My Dw is a very nervous flyer and the doctor has in the past given her sleeping pills which she's used. This time a new doctor said they cant do that because in an emergency she wouldnt be awake enough and has said to just take kalms or some off the shelf calming medications. Anyone else a nervous flyer, what do you do ?
Ihad cognitive behaviour therapy due to an irrational fear of flying. It worked well, I still worry about it and need reassurance with every strange noise but I can at least fly! I kind of agree with your Wife's Doctor. You should really be moving around during around during a flight anyway.
Because I suffer from claustrophobia, flying is a nightmare for me.

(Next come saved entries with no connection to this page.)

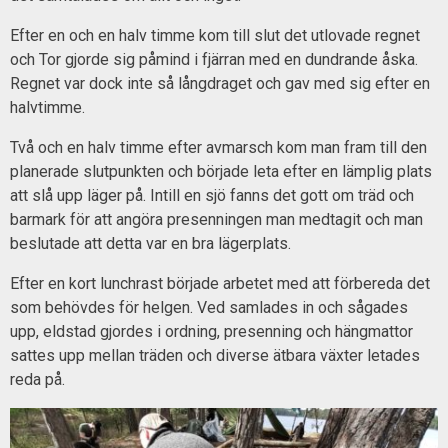
Efter en och en halv timme kom till slut det utlovade regnet
och Tor gjorde sig påmind i fjärran med en dundrande åska.
Regnet var dock inte så långdraget och gav med sig efter en
halvtimme.
Två och en halv timme efter avmarsch kom man fram till den
planerade slutpunkten och började leta efter en lämplig plats
att slå upp läger på. Intill en sjö fanns det gott om träd och
barmark för att angöra presenningen man medtagit och man
beslutade att detta var en bra lägerplats.
Efter en kort lunchrast började arbetet med att förbereda det
som behövdes för helgen. Ved samlades in och sågades
upp, eldstad gjordes i ordning, presenning och hängmattor
sattes upp mellan träden och diverse ätbara växter letades
reda på.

I take lemon balm tincture or Bach Rescue Remedy and use accupressure/ breathing techniques to relax.
The doctor is correct about the sleeping pills as she needs to walk around/move about during long flights.
I have a friend uses yoga to help her relax when she's flying. She says it's the deep breathing that helps her the most and the being able to sort of "zone out" during the flight.
I deal with my own fear of flying by gripping the armrest of the seat and mumbling things to myself. Probably won't work on a long distance flight though :lol:
My partner has the same problem / fear that you or someone you know are all experiencing.
I am going to tell you the same thing I tell her. It may or may not help you, but will give you an insight on what goes on.
The flying machines have undergone numerous testing, stress testing, hours of flight data collected, and design engineers have improved all the designs over the years.
Critical components will have backup systems, for instance hydraulics that control your aircraft's steering on the ground will have its pumps powered by an engine whilst your braking hydraulics is powered by another engine in the event of an hydraulic pressure failure the serviceable (working) hydraulic system will feed the the remaining systems. (oh we also have backup pumps that run on electrical power too...twin engine aircraft will also have another backup system called the RAT-Ram Air Turbine!)
anyways, there are back up systems in place for most things non-critical.
I've heard people a few seats behind me on a flight mumble "is the wing suppose to bounce like that?", I have seen video's of the wings being stress tested to the point of breaking.
I don't wish this to scare you, but heck it took some length before it gave way.
Whilst these machines take a battering with the wind conditions, wet, dry, hot temperatures, cold winters, yet you still see aircraft's from world war 2 still flying around.
I know of people who are so terrified of flying they've never left the country. I only hope they get the courage one day to do so, this world is so big yet so small for someone not to try and see some of it.
The noises you hear when taking off / landing would probably be (depending on aircraft type, wind/weather conditions, weight of aircraft, and many more other things):
a. Leading edge slats / flaps
b. trailing edge flaps
c. landing gear
d. engines spooling up or down (:yes:)
e. spoilers / air brakes
f. people around you
Whilst like any other technological man made object they do wear / break down and are repairable / replaceable, and this get's done almost immediately depending on spares and how critical the component is.
What do I mean by this? well if one of the landing lights isn't working, it has to be changed immediately, no spares available? we will make sure we get one from somewhere, as if it was magic.
Seat no. 24A on the left hand side window seat has a defective reading light.
It get's replaced as soon as it's reported to an engineer or if the engineer checks the system. The engineer checks for spares, and guess what, there is no spares available. Do you think it's fair that the person in 24A has no reading light? well if Joe Bloggs is an avid night time reader, no it's not fair. But it's also not fair to stop the other 300 passengers from going on holiday just because he can't read for the next 8 hour night flight. There are usually other seats available for Joe Bloggs to be moved to, which is what usually happens if he complains to the cabin crew.
Anyways, I hope you have enjoyed this little read, but my aim is to broaden your views in to what happens behind the scenes from an engineering point of view and hope your next journey is an enjoyable one.
PS. We normally have millions of reading lights available, so Mr. Bloggs in 24A usually gets to read his book for 8 hours.